[Start of Attachment]

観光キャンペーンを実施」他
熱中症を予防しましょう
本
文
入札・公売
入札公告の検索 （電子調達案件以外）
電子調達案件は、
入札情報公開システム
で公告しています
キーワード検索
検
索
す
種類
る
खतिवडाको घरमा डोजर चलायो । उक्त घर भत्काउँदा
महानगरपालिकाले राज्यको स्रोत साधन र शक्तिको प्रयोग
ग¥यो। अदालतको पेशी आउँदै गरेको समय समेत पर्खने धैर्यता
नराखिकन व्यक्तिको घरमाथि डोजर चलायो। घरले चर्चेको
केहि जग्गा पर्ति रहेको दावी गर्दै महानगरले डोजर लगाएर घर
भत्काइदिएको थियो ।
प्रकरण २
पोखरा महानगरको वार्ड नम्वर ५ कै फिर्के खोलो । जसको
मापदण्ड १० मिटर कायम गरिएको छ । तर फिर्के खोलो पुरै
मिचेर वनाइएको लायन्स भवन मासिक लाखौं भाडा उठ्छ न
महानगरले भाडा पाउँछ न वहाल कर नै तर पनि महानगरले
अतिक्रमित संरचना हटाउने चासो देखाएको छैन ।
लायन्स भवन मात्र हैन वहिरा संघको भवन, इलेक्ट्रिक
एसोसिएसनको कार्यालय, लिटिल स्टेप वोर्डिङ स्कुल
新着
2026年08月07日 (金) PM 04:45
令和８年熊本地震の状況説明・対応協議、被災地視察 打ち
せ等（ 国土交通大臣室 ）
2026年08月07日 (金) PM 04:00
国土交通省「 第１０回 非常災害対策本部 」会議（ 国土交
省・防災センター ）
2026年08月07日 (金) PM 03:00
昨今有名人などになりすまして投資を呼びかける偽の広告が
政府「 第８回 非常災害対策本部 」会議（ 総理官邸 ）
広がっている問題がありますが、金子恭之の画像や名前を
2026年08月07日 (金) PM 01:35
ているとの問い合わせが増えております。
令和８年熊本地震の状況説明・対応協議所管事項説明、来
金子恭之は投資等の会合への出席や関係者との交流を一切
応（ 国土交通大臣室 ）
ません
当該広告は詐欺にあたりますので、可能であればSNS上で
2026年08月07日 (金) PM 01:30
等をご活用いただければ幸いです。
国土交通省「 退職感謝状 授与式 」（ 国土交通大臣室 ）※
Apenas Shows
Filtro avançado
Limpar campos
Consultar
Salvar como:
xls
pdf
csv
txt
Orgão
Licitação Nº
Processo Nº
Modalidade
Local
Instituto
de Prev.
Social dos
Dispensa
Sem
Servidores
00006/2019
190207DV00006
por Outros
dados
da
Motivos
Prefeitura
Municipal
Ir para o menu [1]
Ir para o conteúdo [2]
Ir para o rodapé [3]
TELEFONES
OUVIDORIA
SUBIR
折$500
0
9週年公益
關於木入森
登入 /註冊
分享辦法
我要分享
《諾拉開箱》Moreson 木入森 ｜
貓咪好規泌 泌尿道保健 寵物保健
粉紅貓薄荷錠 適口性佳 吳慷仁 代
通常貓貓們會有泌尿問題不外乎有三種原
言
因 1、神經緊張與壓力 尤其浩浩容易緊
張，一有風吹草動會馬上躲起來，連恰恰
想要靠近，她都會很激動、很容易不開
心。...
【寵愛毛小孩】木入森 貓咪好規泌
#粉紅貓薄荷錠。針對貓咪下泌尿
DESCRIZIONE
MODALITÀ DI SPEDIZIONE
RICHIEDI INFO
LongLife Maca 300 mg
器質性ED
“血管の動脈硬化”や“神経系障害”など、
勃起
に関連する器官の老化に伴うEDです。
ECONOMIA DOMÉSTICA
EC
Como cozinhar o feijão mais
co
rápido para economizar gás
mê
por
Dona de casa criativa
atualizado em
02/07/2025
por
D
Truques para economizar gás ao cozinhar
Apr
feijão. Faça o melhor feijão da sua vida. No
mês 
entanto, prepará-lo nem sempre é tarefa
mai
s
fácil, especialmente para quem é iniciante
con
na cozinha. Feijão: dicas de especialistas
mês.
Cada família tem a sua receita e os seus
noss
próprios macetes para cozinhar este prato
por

[End of Attachment]
[Start of Attachment]

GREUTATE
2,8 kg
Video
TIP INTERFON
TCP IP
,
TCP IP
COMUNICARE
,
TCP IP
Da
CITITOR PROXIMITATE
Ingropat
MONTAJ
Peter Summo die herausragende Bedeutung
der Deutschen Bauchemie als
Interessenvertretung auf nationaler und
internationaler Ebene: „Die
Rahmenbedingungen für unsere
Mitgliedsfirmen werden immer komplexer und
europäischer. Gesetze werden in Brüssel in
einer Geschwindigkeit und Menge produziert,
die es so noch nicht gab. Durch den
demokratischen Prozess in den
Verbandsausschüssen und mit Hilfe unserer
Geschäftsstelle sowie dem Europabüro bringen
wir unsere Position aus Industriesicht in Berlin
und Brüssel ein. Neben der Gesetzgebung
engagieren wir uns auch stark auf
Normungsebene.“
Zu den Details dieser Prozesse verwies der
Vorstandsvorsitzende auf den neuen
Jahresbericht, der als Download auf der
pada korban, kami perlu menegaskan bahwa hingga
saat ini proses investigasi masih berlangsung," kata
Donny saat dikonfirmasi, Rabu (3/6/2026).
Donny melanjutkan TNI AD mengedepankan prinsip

[End of Attachment]
[Start of Attachment]

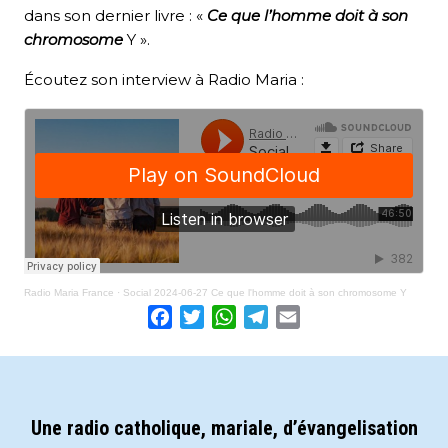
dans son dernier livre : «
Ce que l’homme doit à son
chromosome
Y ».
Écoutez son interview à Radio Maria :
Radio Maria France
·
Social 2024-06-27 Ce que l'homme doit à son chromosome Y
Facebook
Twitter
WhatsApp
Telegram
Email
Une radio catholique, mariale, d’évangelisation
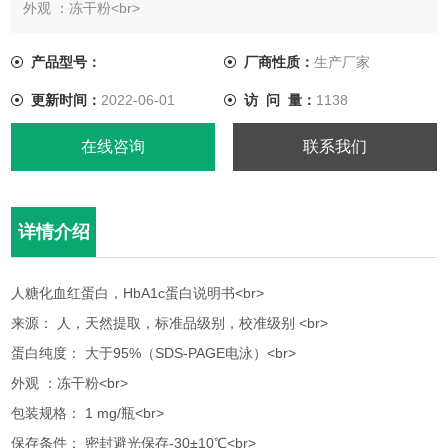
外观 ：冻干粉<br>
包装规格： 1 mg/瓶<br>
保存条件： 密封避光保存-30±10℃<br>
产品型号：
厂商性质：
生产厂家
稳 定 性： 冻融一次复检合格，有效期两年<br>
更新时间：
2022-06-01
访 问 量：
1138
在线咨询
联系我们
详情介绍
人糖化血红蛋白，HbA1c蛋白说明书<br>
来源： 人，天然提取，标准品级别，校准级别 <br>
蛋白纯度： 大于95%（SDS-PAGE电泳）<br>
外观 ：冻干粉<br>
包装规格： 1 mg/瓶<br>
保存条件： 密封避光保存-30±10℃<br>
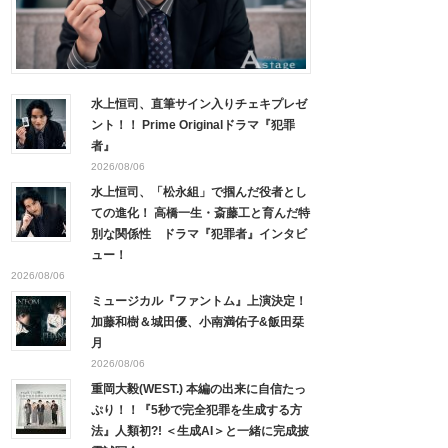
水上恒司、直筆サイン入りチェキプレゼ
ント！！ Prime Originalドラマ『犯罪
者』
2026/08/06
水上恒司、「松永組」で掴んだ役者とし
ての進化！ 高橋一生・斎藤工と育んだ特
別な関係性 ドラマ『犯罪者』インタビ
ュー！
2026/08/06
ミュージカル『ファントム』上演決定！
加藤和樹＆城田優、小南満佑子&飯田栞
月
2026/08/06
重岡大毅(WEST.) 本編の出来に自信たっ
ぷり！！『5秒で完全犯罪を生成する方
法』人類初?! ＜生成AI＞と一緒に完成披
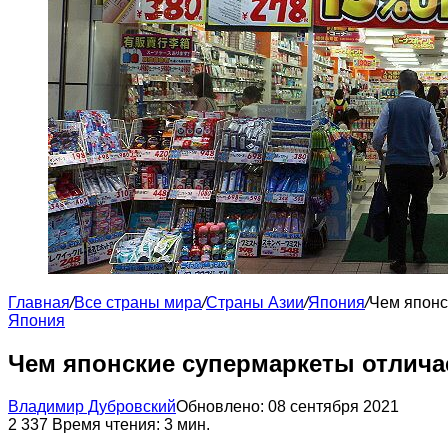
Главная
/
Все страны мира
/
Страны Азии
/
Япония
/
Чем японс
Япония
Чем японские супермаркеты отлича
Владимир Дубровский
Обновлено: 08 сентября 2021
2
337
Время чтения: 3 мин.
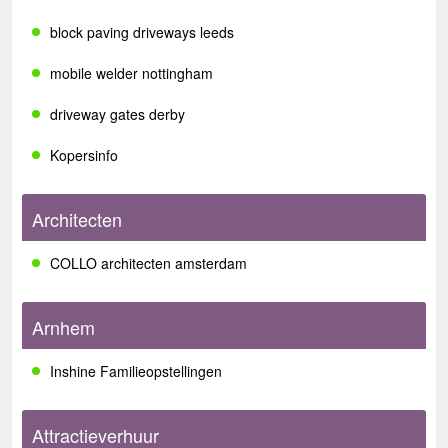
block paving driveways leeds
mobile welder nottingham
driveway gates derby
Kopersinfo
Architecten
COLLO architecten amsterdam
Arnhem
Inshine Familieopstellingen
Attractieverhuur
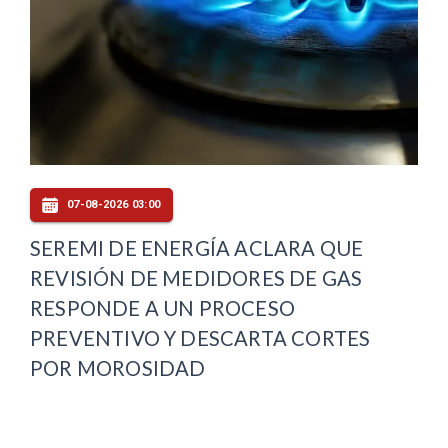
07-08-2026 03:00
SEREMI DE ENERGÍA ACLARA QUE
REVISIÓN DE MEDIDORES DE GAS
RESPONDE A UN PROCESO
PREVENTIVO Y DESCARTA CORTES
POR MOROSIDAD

[End of Attachment]

Problem statement = The range runs from the line above containing "観光キャンペーンを実施」他" to the line containing "लायन्स भवन मात्र", inclusive. Restate those lines word for word and no others.

Written solution =
観光キャンペーンを実施」他
熱中症を予防しましょう
本
文
入札・公売
入札公告の検索 （電子調達案件以外）
電子調達案件は、
入札情報公開システム
で公告しています
キーワード検索
検
索
す
種類
る
खतिवडाको घरमा डोजर चलायो । उक्त घर भत्काउँदा
महानगरपालिकाले राज्यको स्रोत साधन र शक्तिको प्रयोग
ग¥यो। अदालतको पेशी आउँदै गरेको समय समेत पर्खने धैर्यता
नराखिकन व्यक्तिको घरमाथि डोजर चलायो। घरले चर्चेको
केहि जग्गा पर्ति रहेको दावी गर्दै महानगरले डोजर लगाएर घर
भत्काइदिएको थियो ।
प्रकरण २
पोखरा महानगरको वार्ड नम्वर ५ कै फिर्के खोलो । जसको
मापदण्ड १० मिटर कायम गरिएको छ । तर फिर्के खोलो पुरै
मिचेर वनाइएको लायन्स भवन मासिक लाखौं भाडा उठ्छ न
महानगरले भाडा पाउँछ न वहाल कर नै तर पनि महानगरले
अतिक्रमित संरचना हटाउने चासो देखाएको छैन ।
लायन्स भवन मात्र हैन वहिरा संघको भवन, इलेक्ट्रिक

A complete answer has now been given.